Demandas Comunes y Diferencias con el Feminismo Urbano
El movimiento de mujeres del EZLN comparte elementos con el feminismo en sus demandas, como la participación, la no violencia contra las mujeres y la defensa de los derechos reproductivos. Sin embargo, presenta diferencias significativas. Mientras el feminismo nacional enfatiza el disfrute individual de los derechos, las mujeres zapatistas insisten en el disfrute colectivo. Sus iniciativas organizativas, el trabajo colectivo y la distribución de recursos se orientan hacia un comunitarismo donde el bien general prima sobre el individualismo. Las mujeres indígenas reivindican sus derechos como mujeres indígenas, solicitando ser incluidas en la ley nacional como integrantes de pueblos originarios y no solo como mujeres. Reconocen la pertenencia étnica como un factor diferenciador clave, con una gramática social distinta a la del feminismo urbano liberal.
Jules Falquet, si bien reconoce la voluntad de cambio y las demandas revolucionarias de las mujeres zapatistas, también señala ambigüedades y contradicciones, indicando que algunas demandas amenazan la reproducción de las culturas indígenas, mientras otras reafirman valores familiares tradicionales.

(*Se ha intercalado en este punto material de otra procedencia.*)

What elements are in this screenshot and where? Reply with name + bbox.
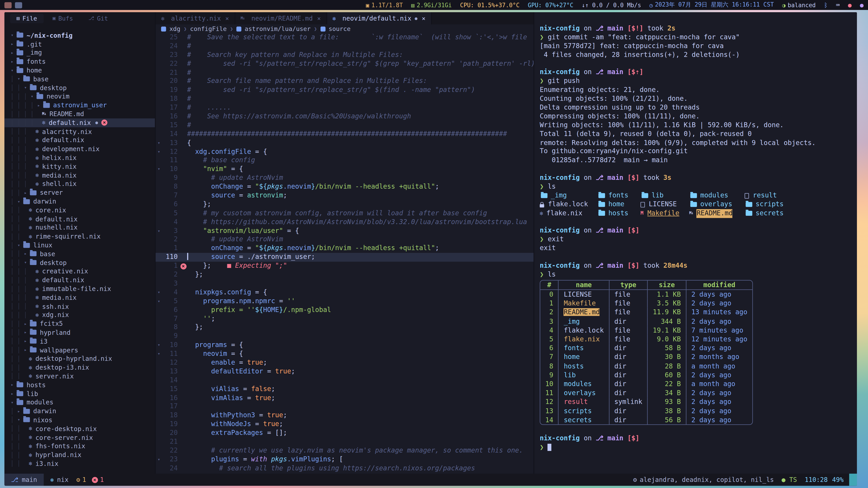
close-icon[interactable]: × <box>317 15 321 22</box>
code-line[interactable]: 2 }; <box>156 271 534 280</box>
code-line[interactable]: 8 }; <box>156 323 534 332</box>
expander-icon[interactable]: ▸ <box>16 409 22 414</box>
tree-item[interactable]: │▾linux <box>4 241 155 250</box>
fold-icon[interactable]: ▾ <box>156 227 162 235</box>
tree-tab-bufs[interactable]: ▣Bufs <box>46 13 80 23</box>
code-line[interactable]: 23# Search key pattern and Replace in Mu… <box>156 51 534 60</box>
expander-icon[interactable]: ▸ <box>22 190 29 195</box>
recorder-icon[interactable]: ● <box>848 1 851 8</box>
tree-item[interactable]: ││ ❄rime-squirrel.nix <box>4 232 155 241</box>
tree-item[interactable]: ││ ❄hyprland.nix <box>4 451 155 459</box>
ls-entry[interactable]: secrets <box>745 209 792 218</box>
tree-item[interactable]: │││ ❄xdg.nix <box>4 311 155 320</box>
tree-item[interactable]: │││ ❄default.nix <box>4 275 155 285</box>
ls-entry[interactable]: modules <box>689 191 745 200</box>
code-line[interactable]: 13 defaultEditor = true; <box>156 367 534 376</box>
tree-tab-git[interactable]: ⎇Git <box>82 13 115 23</box>
keyboard-icon[interactable]: ⌨ <box>836 1 839 8</box>
tree-item[interactable]: ││ ❄fhs-fonts.nix <box>4 442 155 451</box>
terminal-body[interactable]: nix-config on ⎇ main [$!] took 2s❯ git c… <box>534 24 857 474</box>
tree-item[interactable]: ││▸i3 <box>4 337 155 346</box>
ls-entry[interactable]: home <box>597 200 640 209</box>
expander-icon[interactable]: ▸ <box>9 383 16 387</box>
expander-icon[interactable]: ▾ <box>9 33 16 38</box>
code-line[interactable]: 21 <box>156 437 534 447</box>
tree-item[interactable]: ││ ❄desktop-i3.nix <box>4 363 155 372</box>
ls-entry[interactable]: scripts <box>745 200 792 209</box>
expander-icon[interactable]: ▸ <box>22 339 29 344</box>
code-line[interactable]: 22 # currently we use lazy.nvim as neovi… <box>156 447 534 455</box>
tree-item[interactable]: │││ ❄alacritty.nix <box>4 127 155 136</box>
tree-item[interactable]: ││││ M↓README.md <box>4 109 155 119</box>
tree-item[interactable]: ││ ❄nushell.nix <box>4 223 155 232</box>
code-line[interactable]: 15# <box>156 121 534 130</box>
app-icon[interactable] <box>4 2 12 8</box>
code-line[interactable]: ▾12 xdg.configFile = { <box>156 148 534 156</box>
tree-item[interactable]: ││▸base <box>4 250 155 258</box>
close-icon[interactable]: × <box>422 15 426 22</box>
ls-entry[interactable]: overlays <box>689 200 745 209</box>
fold-icon[interactable]: ▾ <box>156 139 162 148</box>
code-line[interactable]: 4 # https://github.com/AstroNvim/AstroNv… <box>156 218 534 227</box>
tree-item[interactable]: ││ ❄core.nix <box>4 206 155 215</box>
code-line[interactable]: 5 # my cusotom astronvim config, astronv… <box>156 209 534 218</box>
code-line[interactable]: ▾5 programs.npm.npmrc = '' <box>156 297 534 306</box>
tree-item[interactable]: │││ ❄immutable-file.nix <box>4 285 155 293</box>
editor-lines[interactable]: 25# Save the selected text to a file: `:… <box>156 33 534 474</box>
topbar-disk[interactable]: ▣1.1T/1.8T <box>366 2 403 8</box>
expander-icon[interactable]: ▾ <box>22 86 29 90</box>
code-line[interactable]: ▾3 "astronvim/lua/user" = { <box>156 227 534 235</box>
tree-item[interactable]: ││▸hyprland <box>4 328 155 337</box>
code-line[interactable]: 3 <box>156 280 534 288</box>
git-branch-segment[interactable]: ⎇main <box>4 474 44 486</box>
expander-icon[interactable]: ▸ <box>22 252 29 256</box>
expander-icon[interactable]: ▸ <box>22 330 29 335</box>
code-line[interactable]: 24# <box>156 42 534 51</box>
expander-icon[interactable]: ▾ <box>9 400 16 405</box>
expander-icon[interactable]: ▾ <box>22 260 29 265</box>
expander-icon[interactable]: ▸ <box>9 51 16 55</box>
code-line[interactable]: 1× }; ■ Expecting ";" <box>156 262 534 271</box>
tree-item[interactable]: │▸darwin <box>4 407 155 416</box>
code-line[interactable]: 7 source = astronvim; <box>156 191 534 200</box>
app-icon[interactable] <box>15 2 22 8</box>
tree-item[interactable]: ││││▸astronvim_user <box>4 101 155 110</box>
tree-item[interactable]: │││ ❄development.nix <box>4 144 155 153</box>
topbar-network[interactable]: ↓↑ 0.0 / 0.0 Mb/s <box>582 2 641 8</box>
code-line[interactable]: 6 prefix = ''${HOME}/.npm-global <box>156 306 534 315</box>
code-line[interactable]: 8 onChange = "${pkgs.neovim}/bin/nvim --… <box>156 183 534 192</box>
expander-icon[interactable]: ▾ <box>29 94 35 99</box>
bluetooth-icon[interactable]: ᛒ <box>824 1 828 8</box>
tree-tab-file[interactable]: ▤File <box>10 13 43 23</box>
fold-icon[interactable]: ▾ <box>156 455 162 464</box>
ls-entry[interactable]: _img <box>540 191 597 200</box>
expander-icon[interactable]: ▸ <box>9 391 16 396</box>
code-line[interactable]: ▾10 programs = { <box>156 341 534 350</box>
code-line[interactable]: 11 # base config <box>156 156 534 165</box>
ls-entry[interactable]: MMakefile <box>640 209 689 218</box>
code-line[interactable]: 9 <box>156 332 534 341</box>
expander-icon[interactable]: ▸ <box>22 321 29 326</box>
expander-icon[interactable]: ▾ <box>16 76 22 82</box>
tree-item[interactable]: │││ ❄default.nix <box>4 136 155 144</box>
code-line[interactable]: 16# See https://astronvim.com/Basic%20Us… <box>156 112 534 121</box>
editor-tab[interactable]: ❄neovim/default.nix●× <box>327 12 432 24</box>
ls-entry[interactable]: fonts <box>597 191 640 200</box>
topbar-power-profile[interactable]: ◑balanced <box>782 2 815 8</box>
expander-icon[interactable]: ▸ <box>35 103 42 108</box>
tree-item[interactable]: ││▾desktop <box>4 258 155 267</box>
tree-item[interactable]: ▸fonts <box>4 57 155 66</box>
code-line[interactable]: ▾11 neovim = { <box>156 350 534 359</box>
tree-item[interactable]: ▸hosts <box>4 381 155 390</box>
tree-item[interactable]: ││▸fcitx5 <box>4 320 155 328</box>
code-line[interactable]: 17 <box>156 402 534 411</box>
ls-entry[interactable]: ❄flake.nix <box>540 209 597 218</box>
tree-item[interactable]: ▾home <box>4 66 155 75</box>
expander-icon[interactable]: ▾ <box>16 199 22 204</box>
tree-item[interactable]: │││▾neovim <box>4 92 155 101</box>
warning-count-segment[interactable]: ⚙1 <box>76 476 86 484</box>
topbar-datetime[interactable]: ◷2023年 07月 29日 星期六 16:16:11 CST <box>649 1 774 9</box>
code-line[interactable]: 12 enable = true; <box>156 359 534 367</box>
tree-item[interactable]: ▸lib <box>4 389 155 398</box>
ls-entry[interactable]: lib <box>640 191 689 200</box>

Encuentros Internacionales de Mujeres que Luchan
El primer Encuentro Internacional Político, Artístico, Deportivo y Cultural de Mujeres que Luchan se celebró en marzo de 2018 en la Selva Lacandona. En este encuentro, las referentes zapatistas criticaron el sistema capitalista global y el rol de la dirigencia política actual en México. En diciembre de 2019, el "Segundo encuentro internacional de mujeres que luchan" reunió en El Caracol de Morelia a casi 4000 mujeres de 50 países.